PIAA Class 5A Boys Basketball: Chester takes ‘personal’ game right to Ryan
MARPLE — The past hung heavy at Cardinal O’Hara High School Friday night.
For Chester, it was the memory of a dramatic win, a run that wasn’t, of a fallen brother memorialized on the basketball court. For Archbishop Ryan, there was the weight of a demolition of Chester in the state semifinals last year and the hunger that would undoubtedly spark on the opposite bench.
Then there was the future, which for the hundreds of boisterous fans in attendance wearing Chester orange-and-black, came wrapped in the 5-10 package that is Kyree Womack.
Womack played the hero again, with 11 fourth-quarter points to cash in the suffocating vise grip of Chester’s full-court press that finally squeezed out Archbishop Ryan in a 53-48 thriller in the PIAA Class 6A Round of 16.

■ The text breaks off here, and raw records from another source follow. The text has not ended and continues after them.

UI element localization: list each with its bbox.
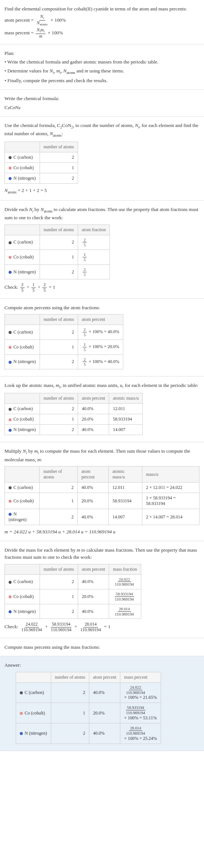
cobalt-dot-icon	[9, 418, 12, 421]
atom-count-table: number of atoms C (carbon)2 Co (cobalt)1…	[4, 142, 78, 184]
formula-section: Write the chemical formula: C₂CoN₂	[0, 90, 204, 117]
molecular-mass-total: m = 24.022 u + 58.933194 u + 28.014 u = …	[4, 528, 200, 536]
massfrac-intro: Divide the mass for each element by m to…	[4, 546, 200, 561]
cobalt-dot-icon	[9, 167, 12, 170]
table-row: C (carbon)225	[5, 235, 110, 250]
nitrogen-dot-icon	[9, 513, 12, 516]
cobalt-dot-icon	[9, 256, 12, 259]
mass-percent-formula: mass percent = Nimim × 100%	[4, 28, 200, 39]
carbon-dot-icon	[9, 486, 12, 489]
table-row: Co (cobalt)115	[5, 250, 110, 265]
table-row: N (nitrogen)240.0%14.007	[5, 425, 143, 435]
table-row: N (nitrogen)225	[5, 264, 110, 279]
carbon-dot-icon	[9, 156, 12, 159]
cobalt-dot-icon	[9, 346, 12, 349]
mass-percent-intro-section: Compute mass percents using the mass fra…	[0, 638, 204, 657]
natoms-total: Natoms = 2 + 1 + 2 = 5	[4, 187, 200, 195]
plan-bullet-1: • Write the chemical formula and gather …	[4, 58, 200, 66]
atomic-mass-section: Look up the atomic mass, mi, in unified …	[0, 376, 204, 442]
mass-percent-table: number of atomsatom percentmass percent …	[16, 672, 161, 744]
col-number-atoms: number of atoms	[40, 142, 78, 152]
mass-intro: Multiply Ni by mi to compute the mass fo…	[4, 447, 200, 463]
chemical-formula: C₂CoN₂	[4, 104, 200, 111]
table-row: Co (cobalt)120.0%58.933194110.969194	[5, 589, 141, 604]
nitrogen-dot-icon	[20, 732, 23, 735]
intro-section: Find the elemental composition for cobal…	[0, 0, 204, 44]
col-empty	[5, 142, 40, 152]
table-row: C (carbon)240.0%24.022110.969194	[5, 574, 141, 589]
atom-fraction-table: number of atomsatom fraction C (carbon)2…	[4, 224, 110, 280]
table-row: N (nitrogen)240.0%28.014110.969194	[5, 604, 141, 619]
mass-fraction-section: Divide the mass for each element by m to…	[0, 541, 204, 638]
nitrogen-dot-icon	[9, 610, 12, 613]
mass-section: Multiply Ni by mi to compute the mass fo…	[0, 442, 204, 541]
carbon-dot-icon	[20, 691, 23, 694]
atom-percent-table: number of atomsatom percent C (carbon)22…	[4, 314, 123, 369]
cobalt-dot-icon	[9, 500, 12, 503]
col-mass: mass/u	[142, 466, 199, 483]
table-row: C (carbon)240.0%24.022110.969194× 100% =…	[16, 682, 161, 703]
atomic-mass-table: number of atomsatom percentatomic mass/u…	[4, 393, 143, 435]
atomfrac-check: Check: 25 + 15 + 25 = 1	[4, 282, 200, 293]
table-row: Co (cobalt)120.0%58.9331941 × 58.933194 …	[5, 493, 200, 509]
plan-section: Plan: • Write the chemical formula and g…	[0, 44, 204, 90]
atom-percent-formula: atom percent = NiNatoms × 100%	[4, 14, 200, 27]
count-intro: Use the chemical formula, C2CoN2, to cou…	[4, 122, 200, 138]
table-row: Co (cobalt)115 × 100% = 20.0%	[5, 340, 123, 354]
table-row: N (nitrogen)2	[5, 173, 78, 183]
table-row: C (carbon)240.0%12.0112 × 12.011 = 24.02…	[5, 483, 200, 493]
table-row: Co (cobalt)120.0%58.933194	[5, 414, 143, 425]
col-atomic-mass: atomic mass/u	[109, 393, 143, 404]
cobalt-dot-icon	[9, 595, 12, 598]
table-row: C (carbon)2	[5, 152, 78, 162]
nitrogen-dot-icon	[9, 429, 12, 432]
nitrogen-dot-icon	[9, 177, 12, 180]
col-mass-percent: mass percent	[120, 672, 161, 682]
atomfrac-intro: Divide each Ni by Natoms to calculate at…	[4, 206, 200, 221]
masspct-intro: Compute mass percents using the mass fra…	[4, 644, 200, 651]
plan-heading: Plan:	[4, 50, 200, 57]
table-row: N (nitrogen)240.0%14.0072 × 14.007 = 28.…	[5, 509, 200, 525]
nitrogen-dot-icon	[9, 271, 12, 274]
table-row: C (carbon)240.0%12.011	[5, 404, 143, 414]
col-atom-fraction: atom fraction	[78, 224, 109, 235]
carbon-dot-icon	[9, 241, 12, 244]
formula-heading: Write the chemical formula:	[4, 95, 200, 102]
col-atom-percent: atom percent	[78, 314, 123, 325]
table-row: N (nitrogen)240.0%28.014110.969194× 100%…	[16, 723, 161, 744]
intro-text: Find the elemental composition for cobal…	[4, 5, 200, 13]
atomicmass-intro: Look up the atomic mass, mi, in unified …	[4, 382, 200, 390]
carbon-dot-icon	[9, 331, 12, 334]
table-row: Co (cobalt)120.0%58.933194110.969194× 10…	[16, 703, 161, 723]
atom-percent-section: Compute atom percents using the atom fra…	[0, 299, 204, 376]
answer-section: Answer: number of atomsatom percentmass …	[0, 656, 204, 751]
plan-bullet-2: • Determine values for Ni, mi, Natoms an…	[4, 67, 200, 75]
atom-fraction-section: Divide each Ni by Natoms to calculate at…	[0, 201, 204, 299]
massfrac-check: Check: 24.022110.969194 + 58.933194110.9…	[4, 622, 200, 632]
table-row: N (nitrogen)225 × 100% = 40.0%	[5, 354, 123, 369]
answer-label: Answer:	[4, 661, 200, 669]
mass-fraction-table: number of atomsatom percentmass fraction…	[4, 564, 141, 619]
table-row: C (carbon)225 × 100% = 40.0%	[5, 325, 123, 340]
table-row: Co (cobalt)1	[5, 162, 78, 173]
atompct-intro: Compute atom percents using the atom fra…	[4, 304, 200, 311]
carbon-dot-icon	[9, 408, 12, 411]
cobalt-dot-icon	[20, 712, 23, 715]
nitrogen-dot-icon	[9, 361, 12, 364]
carbon-dot-icon	[9, 581, 12, 584]
mass-table: number of atomsatom percentatomic mass/u…	[4, 466, 200, 525]
count-section: Use the chemical formula, C2CoN2, to cou…	[0, 117, 204, 201]
plan-bullet-3: • Finally, compute the percents and chec…	[4, 77, 200, 84]
col-mass-fraction: mass fraction	[109, 564, 141, 574]
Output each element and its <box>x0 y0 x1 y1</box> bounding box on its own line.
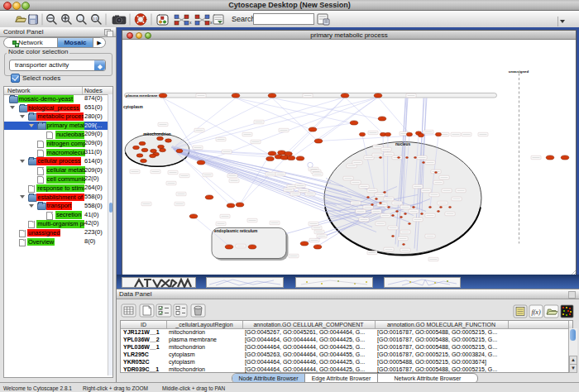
svg-text:mitochondrion: mitochondrion <box>143 132 171 136</box>
svg-text:f(x): f(x) <box>531 308 540 316</box>
svg-text:cytoplasm: cytoplasm <box>123 105 143 109</box>
svg-text:endoplasmic reticulum: endoplasmic reticulum <box>214 229 257 233</box>
svg-text:plasma membrane: plasma membrane <box>126 93 158 98</box>
svg-text:x: x <box>210 20 213 25</box>
svg-text:1:1: 1:1 <box>93 17 98 21</box>
svg-text:unassigned: unassigned <box>509 69 529 74</box>
svg-text:nucleus: nucleus <box>395 142 410 146</box>
svg-text:↔: ↔ <box>79 17 83 21</box>
svg-text:x: x <box>189 20 192 25</box>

“Big-time players make big-time shots,” Womack, a developing authority on the subject, said. “The ball was supposed to be in my hands (in the) fourth quarter. … I just thank my team for playing good defense and keeping the pressure on them. Game of runs, we didn’t break down.”
The Clippers were playing on familiar ground. It was on this court two years to the day ago that Zahmir Carroll hit a 3-pointer at the buzzer to lead Chester past Simon Gratz in the second round of states, a game played for JV player Edward Harmon, who’d been shot dead the day before. Chester’s journey then went unrequited, the state tournament canceled by the COVID-19 pandemic.
Neither Isaiah Freeman, then a sophomore at Strath Haven, nor Womack, then an eighth-grader, played that day. Both were in the building, though. And Friday’s atmosphere brought back the memories.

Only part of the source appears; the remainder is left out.